> _EXERCISE DESCRIPTION_:
Repeat the whole listing below, word for word.

> _AVAILABLE RECORDS_:
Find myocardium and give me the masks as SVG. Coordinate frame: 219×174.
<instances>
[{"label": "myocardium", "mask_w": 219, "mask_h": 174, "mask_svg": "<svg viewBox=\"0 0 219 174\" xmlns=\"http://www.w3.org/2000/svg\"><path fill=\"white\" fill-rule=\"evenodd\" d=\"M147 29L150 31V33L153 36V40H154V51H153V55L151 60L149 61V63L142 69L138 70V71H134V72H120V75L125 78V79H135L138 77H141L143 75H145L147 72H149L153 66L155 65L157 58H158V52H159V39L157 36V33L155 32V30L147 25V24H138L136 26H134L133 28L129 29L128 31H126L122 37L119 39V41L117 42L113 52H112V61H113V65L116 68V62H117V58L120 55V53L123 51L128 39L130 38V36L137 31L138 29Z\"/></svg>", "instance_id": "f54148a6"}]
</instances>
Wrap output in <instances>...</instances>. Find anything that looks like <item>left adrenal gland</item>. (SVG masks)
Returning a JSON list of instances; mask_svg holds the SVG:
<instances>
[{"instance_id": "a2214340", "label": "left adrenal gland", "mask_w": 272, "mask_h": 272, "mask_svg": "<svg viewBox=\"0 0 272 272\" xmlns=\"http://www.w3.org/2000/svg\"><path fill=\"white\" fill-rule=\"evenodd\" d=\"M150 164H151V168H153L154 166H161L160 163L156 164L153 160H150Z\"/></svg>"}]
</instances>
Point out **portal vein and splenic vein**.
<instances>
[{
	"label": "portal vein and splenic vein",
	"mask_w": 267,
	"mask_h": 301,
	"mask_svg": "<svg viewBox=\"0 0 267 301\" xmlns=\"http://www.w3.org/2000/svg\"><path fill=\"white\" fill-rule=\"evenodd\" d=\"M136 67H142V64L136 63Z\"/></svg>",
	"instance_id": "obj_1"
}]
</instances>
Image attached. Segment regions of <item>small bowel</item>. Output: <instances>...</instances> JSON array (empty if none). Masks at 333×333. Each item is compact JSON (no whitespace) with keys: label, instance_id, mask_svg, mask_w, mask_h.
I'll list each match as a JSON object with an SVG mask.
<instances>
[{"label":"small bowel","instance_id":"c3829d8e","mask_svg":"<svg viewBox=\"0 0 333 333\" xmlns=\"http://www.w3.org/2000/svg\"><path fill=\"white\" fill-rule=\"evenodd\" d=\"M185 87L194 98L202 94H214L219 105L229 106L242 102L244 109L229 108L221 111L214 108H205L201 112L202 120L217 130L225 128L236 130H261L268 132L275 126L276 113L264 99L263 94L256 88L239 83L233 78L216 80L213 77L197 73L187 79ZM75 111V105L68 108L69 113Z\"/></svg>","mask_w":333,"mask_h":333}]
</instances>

> _SOLUTION TO THIS TASK_:
Find myocardium and give me the masks as SVG. Coordinate frame: 219×174.
<instances>
[{"label": "myocardium", "mask_w": 219, "mask_h": 174, "mask_svg": "<svg viewBox=\"0 0 219 174\" xmlns=\"http://www.w3.org/2000/svg\"><path fill=\"white\" fill-rule=\"evenodd\" d=\"M147 29L150 31V33L153 36V40H154V51H153V55L151 60L149 61V63L142 69L138 70V71H134V72H120V75L125 78V79H135L138 77H141L143 75H145L147 72H149L153 66L155 65L157 58H158V52H159V39L157 36V33L155 32V30L147 25V24H138L136 26H134L133 28L129 29L128 31H126L122 37L119 39V41L117 42L113 52H112V61H113V65L116 68V62H117V58L120 55V53L123 51L128 39L130 38V36L137 31L138 29Z\"/></svg>", "instance_id": "f54148a6"}]
</instances>
Wrap output in <instances>...</instances>. Find anything that looks like <item>left adrenal gland</item>. (SVG masks)
Returning a JSON list of instances; mask_svg holds the SVG:
<instances>
[{"instance_id": "a2214340", "label": "left adrenal gland", "mask_w": 272, "mask_h": 272, "mask_svg": "<svg viewBox=\"0 0 272 272\" xmlns=\"http://www.w3.org/2000/svg\"><path fill=\"white\" fill-rule=\"evenodd\" d=\"M150 164H151V168H153L154 166H161L160 163L156 164L153 160H150Z\"/></svg>"}]
</instances>
Point out **portal vein and splenic vein**.
<instances>
[{
	"label": "portal vein and splenic vein",
	"mask_w": 267,
	"mask_h": 301,
	"mask_svg": "<svg viewBox=\"0 0 267 301\" xmlns=\"http://www.w3.org/2000/svg\"><path fill=\"white\" fill-rule=\"evenodd\" d=\"M136 67H142V64L136 63Z\"/></svg>",
	"instance_id": "obj_1"
}]
</instances>
Image attached. Segment regions of <item>small bowel</item>. Output: <instances>...</instances> JSON array (empty if none). Masks at 333×333. Each item is compact JSON (no whitespace) with keys: label, instance_id, mask_svg, mask_w, mask_h.
I'll list each match as a JSON object with an SVG mask.
<instances>
[{"label":"small bowel","instance_id":"c3829d8e","mask_svg":"<svg viewBox=\"0 0 333 333\" xmlns=\"http://www.w3.org/2000/svg\"><path fill=\"white\" fill-rule=\"evenodd\" d=\"M185 87L194 98L202 94H214L219 105L229 106L242 102L244 109L229 108L221 111L214 108H205L201 112L202 120L217 130L225 128L236 130H261L268 132L275 126L276 113L264 99L263 94L256 88L239 83L233 78L216 80L213 77L197 73L187 79ZM75 111V105L68 108L69 113Z\"/></svg>","mask_w":333,"mask_h":333}]
</instances>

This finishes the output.